Search code examples
ffmpegh.264video-encodinglibx264video-compression

What ffmpeg arguments will approximate Zoom recording quality


I've been recording screen sharing presentations using Quicktime on my Mac and it uses x264 format with ~60fps. The produced video file is with type MOV and around 2.2GB for 1 hour of presentation. I want to compress it using ffmpeg and I've been doing so using x264 as well. Here are my arguments:

ffmpeg -i '$inputFile' -vcodec "libx264" -crf 32 -vf 'scale=${width}:-2,fps=24' -c:a aac -b:a 128k -preset veryslow -profile:v high -tune stillimage -f mp4 '$outputFile'

I rescale my video to 1600px width to save on space and I also convert the recording to 24fps as I see no need to have the full ~60fps available. It's mostly static images as I talk over my screen. This results in about 100MB file using the -profile:v high argument. Otherwise it is around 160MB.

On the other hand Zoom recording for much larger resolutions (4k etc) are around ~80MB per 1 hour. Does anyone know what options we can use to approximate this file size and quality? I know they are using lower quality audio which might explain some of the difference.

But if I increase the -crf 32 argument it starts to degrade quality too much. I am not sure how Zoom achieves it's video quality with high resolutions such as 1080p and 4k with a file size of ~80MB while I can't match it using 1600px width.

Edit: I had an idea that I probably don't need all 24 fps in a screen sharing of static content. So I reduced it to 5 fps and that seems to work well for my use case.
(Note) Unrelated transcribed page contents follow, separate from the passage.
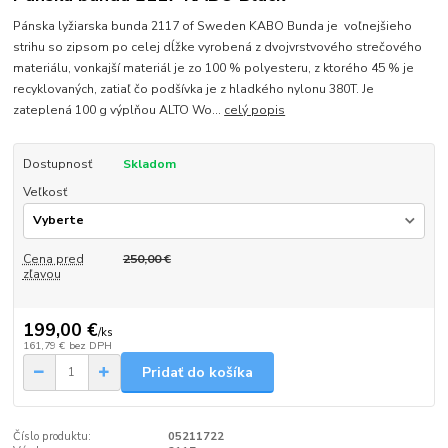
Pánska lyžiarska bunda 2117 of Sweden KABO Bunda je voľnejšieho
strihu so zipsom po celej dĺžke vyrobená z dvojvrstvového strečového
materiálu, vonkajší materiál je zo 100 % polyesteru, z ktorého 45 % je
recyklovaných, zatiaľ čo podšívka je z hladkého nylonu 380T. Je
zateplená 100 g výplňou ALTO Wo...
celý popis
Dostupnosť
Skladom
Veľkosť
Cena pred
250,00 €
zľavou
199,00 €
/
ks
161,79 €
bez DPH
Pridať do košíka
Číslo produktu:
05211722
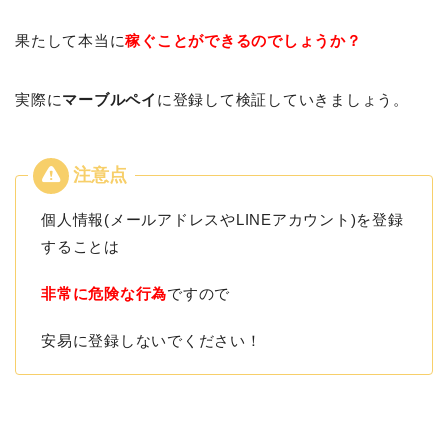
果たして本当に
稼ぐことができるのでしょうか？
実際に
マーブルペイ
に登録して検証していきましょう。
個人情報(メールアドレスやLINEアカウント)を登録
することは
非常に危険な行為
ですので
安易に登録しないでください！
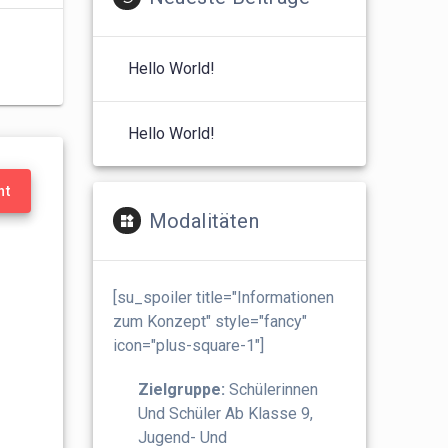
Hello World!
Hello World!
nt
Modalitäten
[su_spoiler title="Informationen
zum Konzept" style="fancy"
icon="plus-square-1"]
Zielgruppe:
Schülerinnen
Und Schüler Ab Klasse 9,
Jugend- Und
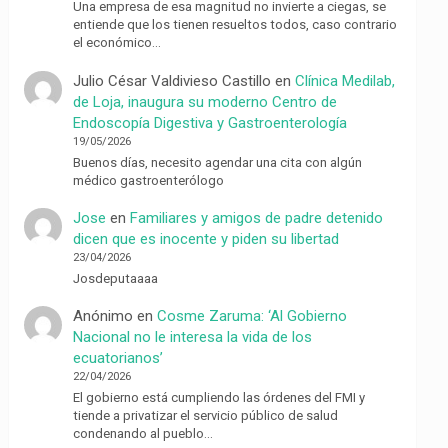
Una empresa de esa magnitud no invierte a ciegas, se
entiende que los tienen resueltos todos, caso contrario
el económico…
Julio César Valdivieso Castillo
en
Clínica Medilab,
de Loja, inaugura su moderno Centro de
Endoscopía Digestiva y Gastroenterología
19/05/2026
Buenos días, necesito agendar una cita con algún
médico gastroenterólogo
Jose
en
Familiares y amigos de padre detenido
dicen que es inocente y piden su libertad
23/04/2026
Josdeputaaaa
Anónimo
en
Cosme Zaruma: ‘Al Gobierno
Nacional no le interesa la vida de los
ecuatorianos’
22/04/2026
El gobierno está cumpliendo las órdenes del FMI y
tiende a privatizar el servicio público de salud
condenando al pueblo…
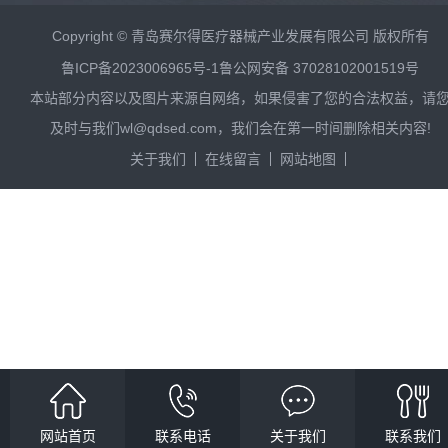
Copyright © 青岛赛尔得医疗器械产业发展有限公司 版权所有
鲁ICP备2023006965号-1
鲁公网安备 37028102001519号
本站部分内容以及图片来源自网络，如果侵害了您的合法权益，请
及时与我们wl@qdsed.com，我们会在第一时间删除相关内容!
关于我们
在线留言
网站地图
网站首页
联系电话
关于我们
联系我们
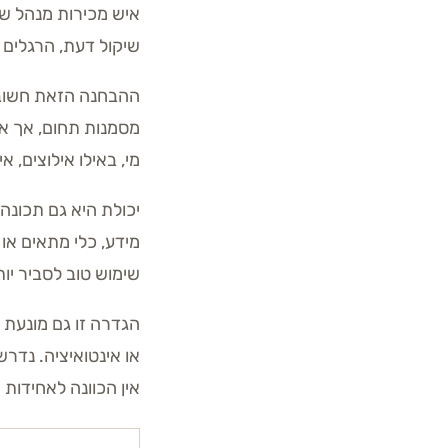
איש מכירות מנהל שיח
שיקול דעת, הרגלים 
מסמנות תחום, אך אי
מי, באילו אילוצים, 
יכולת היא גם תכונה
מידע, כלי מתאים או
שימוש טוב לסביר יות
הגדרה זו גם מונעת בל
או אינטואיציה. נדר
אין הכוונה לאחידו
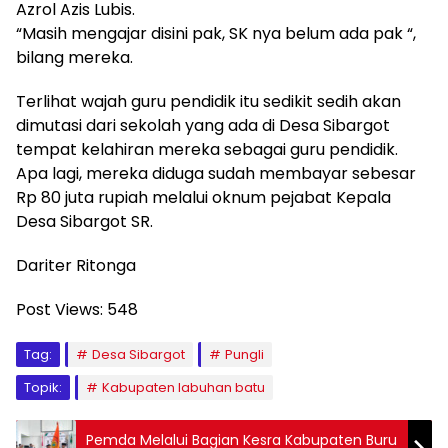
Azrol Azis Lubis.
“Masih mengajar disini pak, SK nya belum ada pak “,
bilang mereka.
Terlihat wajah guru pendidik itu sedikit sedih akan
dimutasi dari sekolah yang ada di Desa Sibargot
tempat kelahiran mereka sebagai guru pendidik.
Apa lagi, mereka diduga sudah membayar sebesar
Rp 80 juta rupiah melalui oknum pejabat Kepala
Desa Sibargot SR.
Dariter Ritonga
Post Views:
548
Tag:
Desa Sibargot
Pungli
Topik:
Kabupaten labuhan batu
Pemda Melalui Bagian Kesra Kabupaten Buru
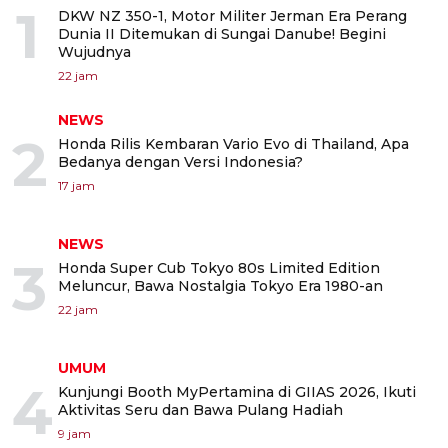
1
DKW NZ 350-1, Motor Militer Jerman Era Perang
Dunia II Ditemukan di Sungai Danube! Begini
Wujudnya
22 jam
NEWS
2
Honda Rilis Kembaran Vario Evo di Thailand, Apa
Bedanya dengan Versi Indonesia?
17 jam
NEWS
3
Honda Super Cub Tokyo 80s Limited Edition
Meluncur, Bawa Nostalgia Tokyo Era 1980-an
22 jam
UMUM
4
Kunjungi Booth MyPertamina di GIIAS 2026, Ikuti
Aktivitas Seru dan Bawa Pulang Hadiah
9 jam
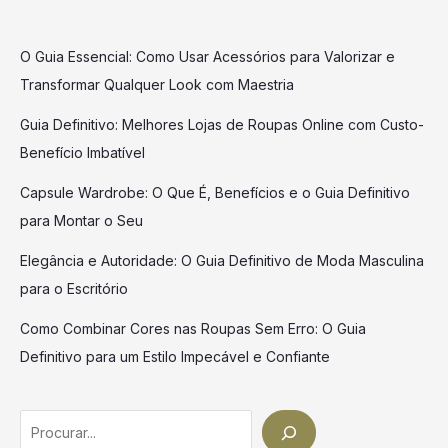
O Guia Essencial: Como Usar Acessórios para Valorizar e
Transformar Qualquer Look com Maestria
Guia Definitivo: Melhores Lojas de Roupas Online com Custo-
Benefício Imbatível
Capsule Wardrobe: O Que É, Benefícios e o Guia Definitivo
para Montar o Seu
Elegância e Autoridade: O Guia Definitivo de Moda Masculina
para o Escritório
Como Combinar Cores nas Roupas Sem Erro: O Guia
Definitivo para um Estilo Impecável e Confiante
Search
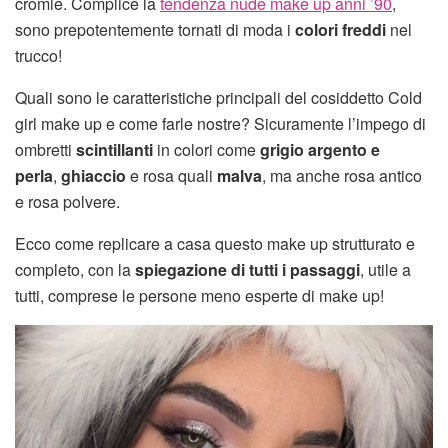
cromie. Complice la
tendenza nude make up anni ’90
,
sono prepotentemente tornati di moda i
colori freddi
nel
trucco!
Quali sono le caratteristiche principali del cosiddetto Cold
girl make up e come farle nostre? Sicuramente l’impego di
ombretti
scintillanti
in colori come
grigio argento e
perla
,
ghiaccio
e rosa quali
malva
, ma anche rosa antico
e rosa polvere.
Ecco come replicare a casa questo make up strutturato e
completo, con la
spiegazione di tutti i passaggi
, utile a
tutti, comprese le persone meno esperte di make up!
I wonder if this is what Zoom does?


Solution

  • Looks like I was able to find out how to do variable frame rate encoding using ffmpeg and preserve the audio and video synchronization.

    I used the arguments -vf mpdecimate -vsync vfr in order to remove the duplicate frames. In a screen recording we have a lot of duplicate frames so removing them results in a much smaller file size. I also use -cfr 36 as I found it to still produce good results since now I encode in native resolution.

    This provides a very good native resolution encoding with slightly larger file size than what Zoom does but also the result has better quality for both audio and video. I am happy with it.

    I created a tool to automate the conversion: https://github.com/stanimirivanovde/general-tools/tree/master/ffmpeg-encoding

    I also tried experimenting with x265 but I didn't find it superior. The encoding speed was much slower than x264 and this really is a no go. I tried to increase the cfr to 40 but this resulted in poor text quality.